--- EXERCISE INSTRUCTIONS ---
Copy out each line of the listing below where the string "Porprov" appears.

--- RAW DATA ---
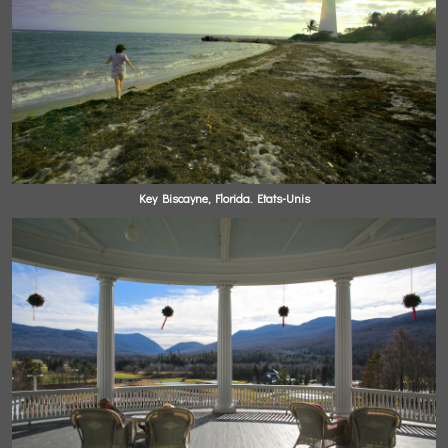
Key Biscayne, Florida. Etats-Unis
* * *
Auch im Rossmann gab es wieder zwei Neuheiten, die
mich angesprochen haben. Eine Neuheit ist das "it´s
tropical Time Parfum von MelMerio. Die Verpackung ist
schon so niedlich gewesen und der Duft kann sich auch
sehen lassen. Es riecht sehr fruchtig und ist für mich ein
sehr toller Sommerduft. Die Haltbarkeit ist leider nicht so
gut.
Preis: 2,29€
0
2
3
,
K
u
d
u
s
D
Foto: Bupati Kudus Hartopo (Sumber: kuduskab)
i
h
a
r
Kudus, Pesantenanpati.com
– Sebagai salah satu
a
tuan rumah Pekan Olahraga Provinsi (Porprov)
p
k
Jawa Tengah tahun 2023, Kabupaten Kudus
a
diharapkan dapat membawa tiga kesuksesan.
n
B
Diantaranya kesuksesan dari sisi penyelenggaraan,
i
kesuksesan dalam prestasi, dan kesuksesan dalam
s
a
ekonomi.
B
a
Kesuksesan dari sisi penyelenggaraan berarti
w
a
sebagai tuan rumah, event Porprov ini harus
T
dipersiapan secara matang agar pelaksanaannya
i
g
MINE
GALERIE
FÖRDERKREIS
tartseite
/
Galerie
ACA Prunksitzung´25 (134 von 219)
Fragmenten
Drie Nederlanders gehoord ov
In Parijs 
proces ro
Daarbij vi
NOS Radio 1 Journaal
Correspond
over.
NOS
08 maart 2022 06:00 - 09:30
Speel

--- WRITTEN RESPONSE ---
tuan rumah Pekan Olahraga Provinsi (Porprov)
sebagai tuan rumah, event Porprov ini harus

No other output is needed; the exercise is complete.